The brand new orders strip out some guiding rules of nuclear security, notably an idea often called “As Low As Moderately Achievable” (ALARA), which requires nuclear reactor operators to maintain ranges of radiation publicity under the authorized restrict every time they’ll. The ALARA normal has been in use for many years at each the Division of Power and the Nuclear Regulatory Fee.

Eradicating the usual signifies that new reactors might be constructed with much less concrete shielding, and staff might work longer shifts, doubtlessly receiving increased doses of radiation, based on Tison Campbell, a companion at Ok&L Gates who beforehand labored as a lawyer on the Nuclear Regulatory Fee.
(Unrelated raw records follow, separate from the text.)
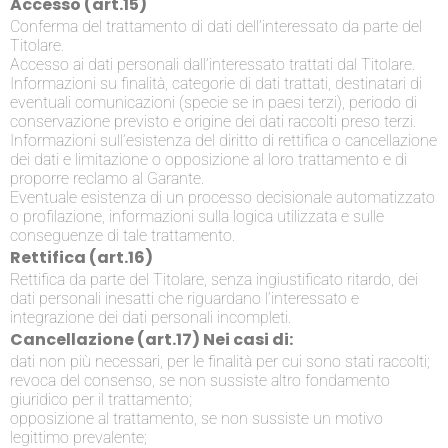
Accesso (art.15)
Conferma del trattamento di dati dell’interessato da parte del
Titolare.
Accesso ai dati personali dall’interessato trattati dal Titolare.
Informazioni su finalità, categorie di dati trattati, destinatari di
eventuali comunicazioni (specie se in paesi terzi), periodo di
conservazione previsto e origine dei dati raccolti preso terzi.
Informazioni sull’esistenza del diritto di rettifica o cancellazione
dei dati e limitazione o opposizione al loro trattamento e di
proporre reclamo al Garante.
Eventuale esistenza di un processo decisionale automatizzato
o profilazione, informazioni sulla logica utilizzata e sulle
conseguenze di tale trattamento.
Rettifica (art.16)
Rettifica da parte del Titolare, senza ingiustificato ritardo, dei
dati personali inesatti che riguardano l’interessato e
integrazione dei dati personali incompleti.
Cancellazione (art.17) Nei casi di:
dati non più necessari, per le finalità per cui sono stati raccolti;
revoca del consenso, se non sussiste altro fondamento
giuridico per il trattamento;
opposizione al trattamento, se non sussiste un motivo
legittimo prevalente;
“So the outcome might be decrease development prices, saved employment prices and issues like that,” Campbell stated. “That would cut back the general monetary burden of establishing and working a nuclear powerplant.”

Huff stated that many individuals within the trade suppose the idea of ALARA has change into overly onerous, and she or he agrees it is value reconsidering the usual.

“The argument in opposition to ALARA is that in plenty of instances it has been mismanaged and used overly stringently in ways in which transcend the ‘cheap,'” Huff stated.

However not everybody desires to rethink ALARA.

“It actually value the trade cash to decrease doses [of radiation],” stated Emily Caffrey, a well being physicist on the College of Alabama at Birmingham. “However I do not suppose it has been extremely problematic.”

In a memo issued earlier this month, Secretary of Power Chris Wright gave approval to finish ALARA, partially to “cut back the financial and operational burden on nuclear power whereas aligning with out there scientific proof.” The existence of the memo was first reported by E&E Information.

Nonetheless, the orders seen by NPR counsel the division had already begun eradicating the ALARA requirement from the brand new guidelines as early as August, months earlier than the secretary’s approval was given.

ALARA just isn’t the one security precept that has been stripped from the orders. Gone too is the requirement to have an engineer designated to every of a reactor’s vital security programs. Referred to as a Cognizant System Engineer, the concept is to job one particular person to take duty for understanding every a part of a reactor that would result in a extreme accident if it failed.

The brand new guidelines additionally take away a requirement to make use of the “finest out there know-how” to guard water provides from the discharge of radioactive materials.

“Why would not you be utilizing the perfect out there know-how? I do not perceive the motivation for chopping issues like that,” Caffrey stated.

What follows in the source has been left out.